60 Percent of Americans Faced Real Hardship During the Great Depression
Relations of Class in the Great Depression
Despite the fact that nearly everyone in the country was hurt to some degree by onset of the Depression, the 1930's was a period of exacerbted class conflict. One possible reason for this was the divergent responses which upper and lower class individuals had to the crisis. While many of the richest people in America lost money when the stock market crashed, the upper classes as a whole still retained much of the wealth which they had held before the Depression and in most cases did not suffer from unemployment.
Perhaps as a way of displaying their continued prosperity in the face of nationwide suffering (or of trying to show up their social equals who may have been hit harder by the crash) many among the upper classes began to flaunt their wealth more than ever.
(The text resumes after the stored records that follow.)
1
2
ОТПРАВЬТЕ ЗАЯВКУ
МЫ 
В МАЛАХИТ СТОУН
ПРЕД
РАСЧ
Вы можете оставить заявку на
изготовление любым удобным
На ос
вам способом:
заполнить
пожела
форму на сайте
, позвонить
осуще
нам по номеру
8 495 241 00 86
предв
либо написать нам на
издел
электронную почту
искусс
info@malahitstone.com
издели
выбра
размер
Working class Americans, many of whom were thrown out of work by the Depression (which they often correctly blamed upon the reckless financial dealings of the upper classes) were shocked and angered by this ostentatious display of wealth.
The upper classes, on the other hand, began to resent their social inferiors (as they saw the lower classes) even more than ever, particularly after the institution of the a number of New Deal programs which were paid for out of taxes on those who still had an income. They often viewed such programs as hand outs, which, as can be seen in this cover, were not somethign which the upper classes felt was their responsibility to provide. They were further angered by the actions of President Roosevelt, who catered to the mass of Americans while largely ignoring the interests of the upper classes. These factors served to heigten class tensions during a period when many Americans (both rich and poor) were already tense over their financial futures.
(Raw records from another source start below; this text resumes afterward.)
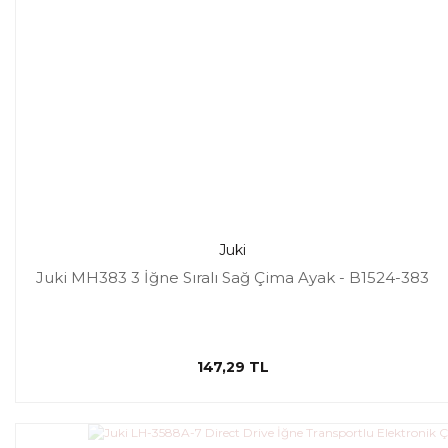
Juki
Juki MH383 3 İğne Sıralı Sağ Çima Ayak - B1524-383
147,29 TL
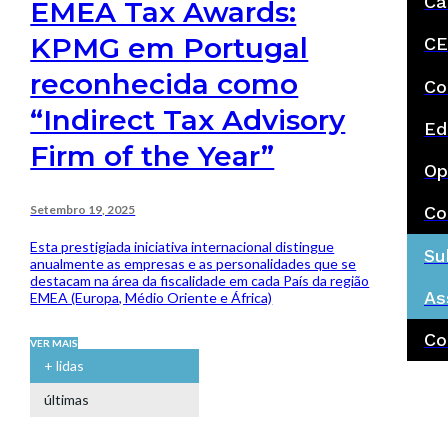
Ca
EMEA Tax Awards:
KPMG em Portugal
CE
reconhecida como
Co
“Indirect Tax Advisory
Ed
Firm of the Year”
Op
Setembro 19, 2025
Co
Esta prestigiada iniciativa internacional distingue
Su
anualmente as empresas e as personalidades que se
destacam na área da fiscalidade em cada País da região
As
EMEA (Europa, Médio Oriente e África)
Co
VER MAIS
+ lidas
últimas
Amid this tension, class conflicts often became very visible and even violent, especially in cases of worker strikes. New Deal regulations helped foster significant unionization and these unions would often run into conflict with company hired police forces. Such conflicts, like the Memorial Day Massacre in Chicago, often left people dead on both sides.
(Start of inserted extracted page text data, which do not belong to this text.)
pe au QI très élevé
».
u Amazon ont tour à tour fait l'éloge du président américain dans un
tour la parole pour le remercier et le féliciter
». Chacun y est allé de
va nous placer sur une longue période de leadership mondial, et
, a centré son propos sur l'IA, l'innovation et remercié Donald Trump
Upper class Americans, sensitized by the Russian Revolution not two decades before, feared that a class war might be on the horizon as a number of workers joined the Communist party. While these violent conflicts never reached such a boiling point (thanks largely to the New Deal programs which many among the upper classes opposed) fears of this sort helped contribute to a general suspicion on both sides for the entire decade of the thirties.